[EXERCISE MATERIALS Boundary: Start]

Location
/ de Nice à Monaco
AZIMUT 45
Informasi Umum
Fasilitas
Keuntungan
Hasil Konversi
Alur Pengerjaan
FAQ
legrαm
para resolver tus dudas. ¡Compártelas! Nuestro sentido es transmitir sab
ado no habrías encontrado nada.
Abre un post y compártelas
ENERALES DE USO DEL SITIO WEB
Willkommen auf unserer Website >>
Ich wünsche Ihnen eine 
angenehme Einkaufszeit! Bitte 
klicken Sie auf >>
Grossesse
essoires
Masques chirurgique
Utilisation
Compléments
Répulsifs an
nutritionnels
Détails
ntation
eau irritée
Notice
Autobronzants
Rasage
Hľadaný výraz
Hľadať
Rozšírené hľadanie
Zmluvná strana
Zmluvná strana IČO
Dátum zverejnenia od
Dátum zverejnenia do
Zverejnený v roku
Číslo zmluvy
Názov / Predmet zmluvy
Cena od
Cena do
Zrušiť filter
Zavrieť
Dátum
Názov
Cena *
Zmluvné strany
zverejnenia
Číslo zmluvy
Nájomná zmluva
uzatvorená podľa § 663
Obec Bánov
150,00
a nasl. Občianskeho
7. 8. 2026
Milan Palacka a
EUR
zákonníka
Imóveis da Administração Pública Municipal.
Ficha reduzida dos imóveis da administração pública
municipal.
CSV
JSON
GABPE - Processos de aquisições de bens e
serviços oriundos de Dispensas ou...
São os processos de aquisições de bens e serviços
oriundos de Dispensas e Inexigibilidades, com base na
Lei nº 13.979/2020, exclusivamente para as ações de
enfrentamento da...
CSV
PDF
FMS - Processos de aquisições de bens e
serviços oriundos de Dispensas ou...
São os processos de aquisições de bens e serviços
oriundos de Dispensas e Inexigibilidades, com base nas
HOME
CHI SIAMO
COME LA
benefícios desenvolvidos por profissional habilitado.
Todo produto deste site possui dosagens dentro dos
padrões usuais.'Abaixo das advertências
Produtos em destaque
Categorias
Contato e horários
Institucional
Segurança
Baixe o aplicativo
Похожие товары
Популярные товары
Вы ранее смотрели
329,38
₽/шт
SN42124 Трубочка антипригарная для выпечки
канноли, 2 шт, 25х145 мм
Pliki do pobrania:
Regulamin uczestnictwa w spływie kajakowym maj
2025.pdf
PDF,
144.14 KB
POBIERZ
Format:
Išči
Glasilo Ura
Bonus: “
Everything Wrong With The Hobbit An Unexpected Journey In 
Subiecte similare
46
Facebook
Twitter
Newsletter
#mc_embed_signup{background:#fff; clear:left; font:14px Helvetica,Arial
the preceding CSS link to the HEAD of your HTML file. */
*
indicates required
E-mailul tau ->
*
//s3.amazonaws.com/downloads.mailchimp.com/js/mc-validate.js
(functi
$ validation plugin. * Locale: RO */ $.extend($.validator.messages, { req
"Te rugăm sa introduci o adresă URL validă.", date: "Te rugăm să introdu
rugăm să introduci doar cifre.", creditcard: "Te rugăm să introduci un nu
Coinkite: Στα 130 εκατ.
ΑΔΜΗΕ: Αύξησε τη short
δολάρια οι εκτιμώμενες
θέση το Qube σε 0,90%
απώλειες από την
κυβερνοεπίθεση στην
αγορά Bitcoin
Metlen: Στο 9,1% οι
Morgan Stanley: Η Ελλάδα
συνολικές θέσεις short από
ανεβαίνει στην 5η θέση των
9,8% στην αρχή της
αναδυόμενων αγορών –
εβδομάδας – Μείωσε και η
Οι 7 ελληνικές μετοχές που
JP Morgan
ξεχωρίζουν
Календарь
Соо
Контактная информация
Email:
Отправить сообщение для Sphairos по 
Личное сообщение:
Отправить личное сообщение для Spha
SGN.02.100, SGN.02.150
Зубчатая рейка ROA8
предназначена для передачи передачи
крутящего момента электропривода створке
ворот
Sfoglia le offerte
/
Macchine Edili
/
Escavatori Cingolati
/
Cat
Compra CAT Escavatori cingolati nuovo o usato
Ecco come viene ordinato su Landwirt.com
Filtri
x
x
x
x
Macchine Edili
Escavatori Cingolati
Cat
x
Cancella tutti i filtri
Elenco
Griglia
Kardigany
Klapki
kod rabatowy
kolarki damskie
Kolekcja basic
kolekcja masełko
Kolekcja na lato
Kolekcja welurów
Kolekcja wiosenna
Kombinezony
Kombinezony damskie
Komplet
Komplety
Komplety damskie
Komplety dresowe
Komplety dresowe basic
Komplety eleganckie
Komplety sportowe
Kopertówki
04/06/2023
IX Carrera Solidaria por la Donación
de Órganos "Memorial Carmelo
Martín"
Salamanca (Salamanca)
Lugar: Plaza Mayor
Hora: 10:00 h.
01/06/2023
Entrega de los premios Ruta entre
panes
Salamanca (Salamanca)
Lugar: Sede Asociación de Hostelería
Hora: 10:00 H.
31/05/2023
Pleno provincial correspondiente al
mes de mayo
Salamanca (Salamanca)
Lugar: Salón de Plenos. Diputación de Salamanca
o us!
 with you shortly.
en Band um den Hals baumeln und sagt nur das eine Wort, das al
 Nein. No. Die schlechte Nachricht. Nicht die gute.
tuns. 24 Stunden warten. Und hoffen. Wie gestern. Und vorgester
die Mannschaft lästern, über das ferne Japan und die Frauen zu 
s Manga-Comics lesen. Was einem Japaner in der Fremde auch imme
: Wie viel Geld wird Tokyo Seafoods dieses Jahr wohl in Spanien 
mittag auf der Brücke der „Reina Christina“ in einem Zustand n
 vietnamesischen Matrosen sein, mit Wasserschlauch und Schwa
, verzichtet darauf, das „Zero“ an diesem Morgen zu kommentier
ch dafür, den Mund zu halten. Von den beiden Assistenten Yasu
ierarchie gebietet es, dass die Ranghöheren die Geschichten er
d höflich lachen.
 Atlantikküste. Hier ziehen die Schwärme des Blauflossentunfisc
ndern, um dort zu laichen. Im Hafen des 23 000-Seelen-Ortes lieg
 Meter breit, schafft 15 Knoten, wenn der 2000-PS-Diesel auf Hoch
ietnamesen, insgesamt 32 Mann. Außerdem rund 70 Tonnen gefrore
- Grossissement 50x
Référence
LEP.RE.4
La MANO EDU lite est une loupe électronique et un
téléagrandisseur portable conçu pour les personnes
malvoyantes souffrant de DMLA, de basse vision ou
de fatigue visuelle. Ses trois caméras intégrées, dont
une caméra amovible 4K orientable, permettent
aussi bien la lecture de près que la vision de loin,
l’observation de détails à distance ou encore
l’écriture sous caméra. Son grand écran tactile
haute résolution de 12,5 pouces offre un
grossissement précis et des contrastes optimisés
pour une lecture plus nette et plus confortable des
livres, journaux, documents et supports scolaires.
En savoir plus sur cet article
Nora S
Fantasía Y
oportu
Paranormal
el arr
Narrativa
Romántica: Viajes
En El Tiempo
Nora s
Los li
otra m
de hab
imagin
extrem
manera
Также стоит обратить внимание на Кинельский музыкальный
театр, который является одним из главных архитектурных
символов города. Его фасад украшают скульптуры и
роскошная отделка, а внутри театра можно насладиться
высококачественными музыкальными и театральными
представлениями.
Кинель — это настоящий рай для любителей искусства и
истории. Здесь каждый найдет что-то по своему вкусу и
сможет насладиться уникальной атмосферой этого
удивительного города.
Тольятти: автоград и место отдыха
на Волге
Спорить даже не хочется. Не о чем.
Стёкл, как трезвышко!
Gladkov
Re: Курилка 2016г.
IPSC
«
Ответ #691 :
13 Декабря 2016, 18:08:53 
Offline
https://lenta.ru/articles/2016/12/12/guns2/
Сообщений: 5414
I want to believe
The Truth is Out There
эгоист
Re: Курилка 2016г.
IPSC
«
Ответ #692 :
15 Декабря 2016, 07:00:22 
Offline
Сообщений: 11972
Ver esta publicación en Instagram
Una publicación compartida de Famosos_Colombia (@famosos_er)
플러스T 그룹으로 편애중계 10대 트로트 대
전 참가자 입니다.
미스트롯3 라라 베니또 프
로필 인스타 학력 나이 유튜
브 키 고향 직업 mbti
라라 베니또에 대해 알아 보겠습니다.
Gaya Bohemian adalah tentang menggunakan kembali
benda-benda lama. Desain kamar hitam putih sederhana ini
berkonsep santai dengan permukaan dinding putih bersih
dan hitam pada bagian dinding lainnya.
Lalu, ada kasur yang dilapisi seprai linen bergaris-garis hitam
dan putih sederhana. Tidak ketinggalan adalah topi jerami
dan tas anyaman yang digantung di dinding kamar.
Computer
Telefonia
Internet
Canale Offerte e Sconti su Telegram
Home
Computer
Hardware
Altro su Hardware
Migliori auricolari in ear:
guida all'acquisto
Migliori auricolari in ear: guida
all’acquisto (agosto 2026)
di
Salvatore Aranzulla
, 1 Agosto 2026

[EXERCISE MATERIALS Boundary: End]

**BRIEF:** Select and copy each line from the data that includes the word "adalah".

**RESPONSE BOX:**
Gaya Bohemian adalah tentang menggunakan kembali
dan putih sederhana. Tidak ketinggalan adalah topi jerami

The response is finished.